The state Senate and the Assembly Education Committee this week agreed to NJSBA-advocated amendments to bills affecting the state monitoring process. The changes altered provisions that would have substantially increased the state’s authority under the NJ Quality Single Accountability Curriculum, or NJ QSAC.
The changes followed a joint statement by NJSBA, NJEA and the New Jersey Principals and Supervisors Association, which cited serious concerns.
Bring It Back The Senate Education committee released a version of the bill, S-2136, on Nov. 13. However, the full Senate on Monday approved the amendments, which were proposed by the bill’s sponsor, Sen. Ronald Rice, D-Essex. The action will bring an amended version of the bill back to the Senate floor for a second reading.

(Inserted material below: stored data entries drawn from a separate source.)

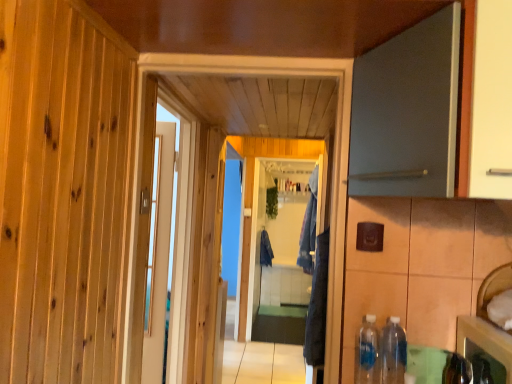 At what (x,y) coordinates should I click in order to perform the action: click on matte gray door at upper right, placed as the 1th door when sorted from front to back. Please return your answer as a coordinate pair (x, y). The image size is (512, 384). Looking at the image, I should click on (407, 112).

Identify the location of shiny metallic cabinet at lower right. (485, 340).

This screenshot has width=512, height=384. I want to click on clear plastic bottle at lower right, which is the 1th bottle from right to left, so click(x=393, y=352).

The image size is (512, 384). Describe the element at coordinates (367, 352) in the screenshot. I see `translucent plastic bottle at lower right, which is counted as the 1th bottle, starting from the left` at that location.

In order to face translucent plastic bottle at lower right, which is counted as the 1th bottle, starting from the left, should I rotate leftwards or rightwards?

Rotate your view right by about 15.282°.

What do you see at coordinates (287, 264) in the screenshot? This screenshot has width=512, height=384. I see `clear glass screen door at center` at bounding box center [287, 264].

The width and height of the screenshot is (512, 384). Identify the location of white glossy door at center, which is counted as the first door, starting from the left. (159, 256).

The width and height of the screenshot is (512, 384). Identify the location of door that is above the white glossy door at center, which is counted as the first door, starting from the left (from the image's perspective). pos(407,112).

Consider the image. From a real-world perspective, between white glossy door at center, which is counted as the first door, starting from the left, and matte gray door at upper right, placed as the first door when sorted from right to left, who is vertically higher?

matte gray door at upper right, placed as the first door when sorted from right to left, from a real-world perspective.

Which object is closer to the camera taking this photo, white glossy door at center, which is counted as the 2th door, starting from the front, or matte gray door at upper right, the second door positioned from the left?

matte gray door at upper right, the second door positioned from the left, is more forward.

Is white glossy door at center, the second door when ordered from right to left, directly adjacent to matte gray door at upper right, the second door positioned from the left?

white glossy door at center, the second door when ordered from right to left, and matte gray door at upper right, the second door positioned from the left, are clearly separated.

Considering the relative positions of white glossy door at center, the second door when ordered from right to left, and clear glass screen door at center in the image provided, is white glossy door at center, the second door when ordered from right to left, to the right of clear glass screen door at center from the viewer's perspective?

Incorrect, white glossy door at center, the second door when ordered from right to left, is not on the right side of clear glass screen door at center.

Between point (165, 218) and point (314, 191), which one is positioned in front?

Positioned in front is point (165, 218).

Consider the image. What's the angular difference between white glossy door at center, the first door viewed from the back, and clear glass screen door at center's facing directions?

The angular difference between white glossy door at center, the first door viewed from the back, and clear glass screen door at center is 7.74 degrees.

Is white glossy door at center, the first door viewed from the back, bigger or smaller than clear glass screen door at center?

white glossy door at center, the first door viewed from the back, is smaller than clear glass screen door at center.

Is clear plastic bottle at lower right, which is the 1th bottle from right to left, inside or outside of dark blue fabric at center, the second laundry viewed from the front?

clear plastic bottle at lower right, which is the 1th bottle from right to left, exists outside the volume of dark blue fabric at center, the second laundry viewed from the front.

In the scene shown: Is clear plastic bottle at lower right, which is the 1th bottle from right to left, facing towards dark blue fabric at center, the second laundry viewed from the front?

No, clear plastic bottle at lower right, which is the 1th bottle from right to left, is not turned towards dark blue fabric at center, the second laundry viewed from the front.

Identify the location of laundry below the clear plastic bottle at lower right, the second bottle positioned from the left (from the image's perspective). The image size is (512, 384). (265, 249).

From the image's perspective, is translucent plastic bottle at lower right, which is counted as the 1th bottle, starting from the left, below clear plastic bottle at lower right, which is the 1th bottle from right to left?

Actually, translucent plastic bottle at lower right, which is counted as the 1th bottle, starting from the left, appears above clear plastic bottle at lower right, which is the 1th bottle from right to left, in the image.

Which is correct: translucent plastic bottle at lower right, which ranks as the 2th bottle in right-to-left order, is inside clear plastic bottle at lower right, which is the 1th bottle from right to left, or outside of it?

translucent plastic bottle at lower right, which ranks as the 2th bottle in right-to-left order, is spatially situated outside clear plastic bottle at lower right, which is the 1th bottle from right to left.

Considering the relative positions of translucent plastic bottle at lower right, which ranks as the 2th bottle in right-to-left order, and clear plastic bottle at lower right, which is the 1th bottle from right to left, in the image provided, is translucent plastic bottle at lower right, which ranks as the 2th bottle in right-to-left order, to the left of clear plastic bottle at lower right, which is the 1th bottle from right to left, from the viewer's perspective?

Correct, you'll find translucent plastic bottle at lower right, which ranks as the 2th bottle in right-to-left order, to the left of clear plastic bottle at lower right, which is the 1th bottle from right to left.

Is point (268, 243) in front of point (307, 227)?

No, (268, 243) is further to viewer.

Does dark blue fabric at center, which ranks as the second laundry in right-to-left order, turn towards clear glass screen door at center?

Yes, dark blue fabric at center, which ranks as the second laundry in right-to-left order, is turned towards clear glass screen door at center.

Is dark blue fabric at center, which is counted as the 1th laundry, starting from the back, beside clear glass screen door at center?

dark blue fabric at center, which is counted as the 1th laundry, starting from the back, is not next to clear glass screen door at center, and they're not touching.

Looking at this image, does dark blue fabric at center, the 1th laundry from the left, have a lesser width compared to clear glass screen door at center?

No, dark blue fabric at center, the 1th laundry from the left, is not thinner than clear glass screen door at center.

Is the depth of clear plastic bottle at lower right, which is the 1th bottle from right to left, less than that of matte gray door at upper right, positioned as the 2th door in back-to-front order?

No, it is behind matte gray door at upper right, positioned as the 2th door in back-to-front order.

Who is bigger, clear plastic bottle at lower right, the second bottle positioned from the left, or matte gray door at upper right, positioned as the 2th door in back-to-front order?

With larger size is matte gray door at upper right, positioned as the 2th door in back-to-front order.

Is there a large distance between clear plastic bottle at lower right, which is the 1th bottle from right to left, and matte gray door at upper right, positioned as the 2th door in back-to-front order?

clear plastic bottle at lower right, which is the 1th bottle from right to left, is actually quite close to matte gray door at upper right, positioned as the 2th door in back-to-front order.

From the matte gray door at upper right, the second door positioned from the left, count 1st bottles backward and point to it. Please provide its 2D coordinates.

[(393, 352)]

From a real-world perspective, is dark blue fabric at center, which ranks as the second laundry in right-to-left order, above or below white glossy door at center, which is counted as the 2th door, starting from the front?

dark blue fabric at center, which ranks as the second laundry in right-to-left order, is situated lower than white glossy door at center, which is counted as the 2th door, starting from the front, in the real world.

Is dark blue fabric at center, which is counted as the 1th laundry, starting from the back, in front of or behind white glossy door at center, which is counted as the first door, starting from the left, in the image?

dark blue fabric at center, which is counted as the 1th laundry, starting from the back, is positioned farther from the viewer than white glossy door at center, which is counted as the first door, starting from the left.

Does dark blue fabric at center, the second laundry viewed from the front, have a larger size compared to white glossy door at center, which is counted as the first door, starting from the left?

Yes.

Is dark blue fabric at center, which is counted as the 1th laundry, starting from the back, outside of white glossy door at center, the first door viewed from the back?

Yes, dark blue fabric at center, which is counted as the 1th laundry, starting from the back, is located beyond the bounds of white glossy door at center, the first door viewed from the back.

This screenshot has width=512, height=384. Find the location of `door located above the white glossy door at center, the first door viewed from the back (from a real-world perspective)`. door located above the white glossy door at center, the first door viewed from the back (from a real-world perspective) is located at coordinates point(407,112).

Find the location of a particular element. This screenshot has height=384, width=512. screen door below the white glossy door at center, the second door when ordered from right to left (from the image's perspective) is located at coordinates (287, 264).

Looking at the image, which one is located further to clear plastic bottle at lower right, which is the 1th bottle from right to left, dark blue fabric at center, the 1th laundry from the left, or matte gray door at upper right, placed as the 1th door when sorted from front to back?

dark blue fabric at center, the 1th laundry from the left, is positioned further to the anchor clear plastic bottle at lower right, which is the 1th bottle from right to left.

Estimate the real-world distances between objects in this image. Which object is closer to translucent plastic bottle at lower right, which is counted as the 1th bottle, starting from the left, blue fabric laundry at center, which is the 1th laundry in right-to-left order, or clear plastic bottle at lower right, which is the 1th bottle from right to left?

clear plastic bottle at lower right, which is the 1th bottle from right to left, is positioned closer to the anchor translucent plastic bottle at lower right, which is counted as the 1th bottle, starting from the left.

When comparing their distances from dark blue fabric at center, the second laundry viewed from the front, does blue fabric laundry at center, the second laundry in the back-to-front sequence, or shiny metallic cabinet at lower right seem closer?

blue fabric laundry at center, the second laundry in the back-to-front sequence, is closer to dark blue fabric at center, the second laundry viewed from the front.

When comparing their distances from white glossy door at center, which is counted as the 2th door, starting from the front, does clear plastic bottle at lower right, which is the 1th bottle from right to left, or matte gray door at upper right, placed as the 1th door when sorted from front to back, seem closer?

clear plastic bottle at lower right, which is the 1th bottle from right to left, is closer to white glossy door at center, which is counted as the 2th door, starting from the front.

Which object lies nearer to the anchor point clear plastic bottle at lower right, the second bottle positioned from the left, clear glass screen door at center or dark blue fabric at center, which is counted as the 1th laundry, starting from the back?

clear glass screen door at center lies closer to clear plastic bottle at lower right, the second bottle positioned from the left, than the other object.

Based on their spatial positions, is clear glass screen door at center or matte gray door at upper right, positioned as the 2th door in back-to-front order, closer to translucent plastic bottle at lower right, which is counted as the 1th bottle, starting from the left?

The object closer to translucent plastic bottle at lower right, which is counted as the 1th bottle, starting from the left, is matte gray door at upper right, positioned as the 2th door in back-to-front order.

Which object lies further to the anchor point dark blue fabric at center, the 1th laundry from the left, translucent plastic bottle at lower right, which is counted as the 1th bottle, starting from the left, or clear plastic bottle at lower right, which is the 1th bottle from right to left?

The object further to dark blue fabric at center, the 1th laundry from the left, is clear plastic bottle at lower right, which is the 1th bottle from right to left.

From the image, which object appears to be farther from translucent plastic bottle at lower right, which is counted as the 1th bottle, starting from the left, matte gray door at upper right, the second door positioned from the left, or white glossy door at center, which is counted as the 2th door, starting from the front?

Based on the image, white glossy door at center, which is counted as the 2th door, starting from the front, appears to be further to translucent plastic bottle at lower right, which is counted as the 1th bottle, starting from the left.

The image size is (512, 384). I want to click on door positioned between matte gray door at upper right, the second door positioned from the left, and blue fabric laundry at center, placed as the 2th laundry when sorted from left to right, from near to far, so click(159, 256).

This screenshot has width=512, height=384. I want to click on screen door between blue fabric laundry at center, which is counted as the first laundry, starting from the front, and dark blue fabric at center, which is counted as the 1th laundry, starting from the back, from front to back, so tap(287, 264).

This screenshot has height=384, width=512. What are the coordinates of `bottle between matte gray door at upper right, positioned as the 2th door in back-to-front order, and clear plastic bottle at lower right, which is the 1th bottle from right to left, in the up-down direction` in the screenshot? It's located at (367, 352).

Where is `door positioned between translucent plastic bottle at lower right, which ranks as the 2th bottle in right-to-left order, and blue fabric laundry at center, which is counted as the first laundry, starting from the front, from near to far`? The image size is (512, 384). door positioned between translucent plastic bottle at lower right, which ranks as the 2th bottle in right-to-left order, and blue fabric laundry at center, which is counted as the first laundry, starting from the front, from near to far is located at coordinates (159, 256).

Meanwhile, the Assembly Education Committee made identical changes to another version of the bill, A-3676, on Monday. It voted the amended bill out of committee for action by the full Assembly in the future.

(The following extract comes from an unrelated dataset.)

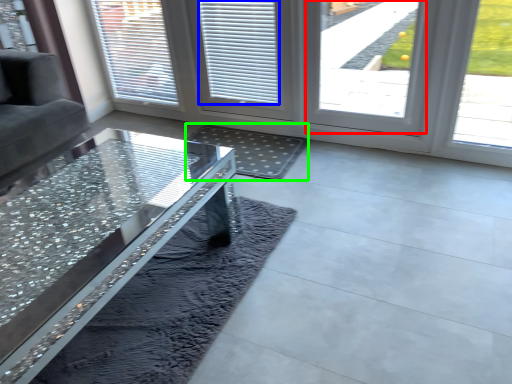 Question: Which is farther away from window (highlighted by a red box)? blind (highlighted by a blue box) or mat (highlighted by a green box)?

Choices:
 (A) blind
 (B) mat

Answer: (B) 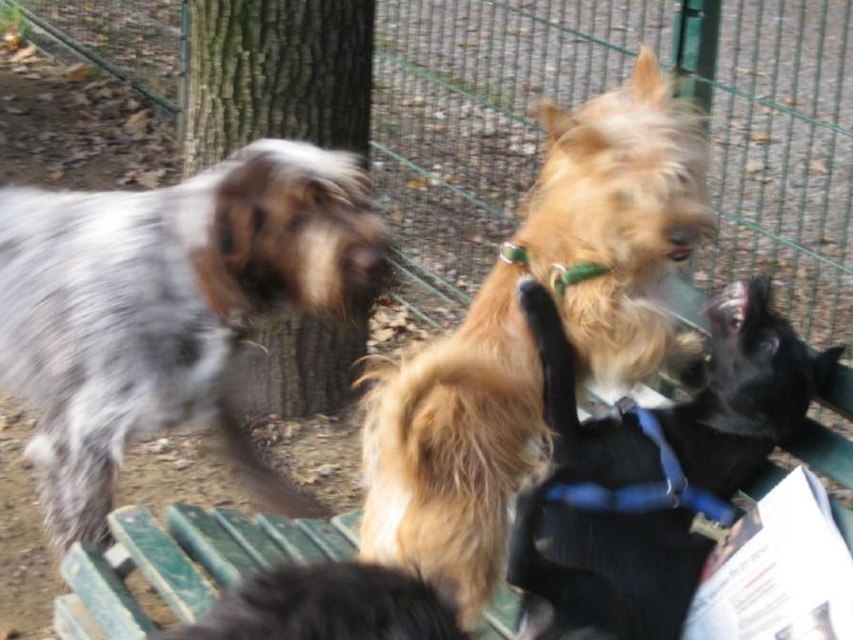 You are a small cat trying to jump over the green wire mesh at upper center and the shaggy golden fur at center. Which one is taller and harder to jump over?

Amendments The associations pointed to two areas of legislation that, if approved, would have conferred virtually absolute powers to the state education commissioner and to “highly skilled professionals,” appointed by the commissioner, to work in any public school district under state interventioneven partial invention. The revised amendments include:
- “Highly skilled professionals” would no longer have the absolute authority, as previously proposed, to directly oversee the hiring, firing or promotions of district staff in the area of state intervention. Instead, the state education commissioner would make a recommendation to the State Board of Education for approval.
The three state associations said that they believed that granting such unilateral authority, especially in relation to districts under partial state intervention, would have been an extreme and unnecessary infringement on the autonomy of local school districts.
“Since highly skilled professionals are appointed directly by the commissioner, with no local district involvement, they represent a potential for a great abuse of power,” according to a letter the three associations sent lawmakers Nov. 30. “Furthermore, as in the case of current state takeover districts, they may represent an intrusion by individuals sent by the Department of Education to ‘fix’ perceived problems in a district and in a community about which they have little understanding.”
- Another proposal that would have given the education commissioner power to bypass the state’s Administrative Procedures Act for 36 months and adopt emergency regulations concerning NJ QSAC was reduced to 12 months and now requires that a community meeting be held. Had the proposal not been changed, the commissioner would have had the same emergency powers which, up until now, only had been authorized over Abbott districts and could have allowed any changes to go through without public input.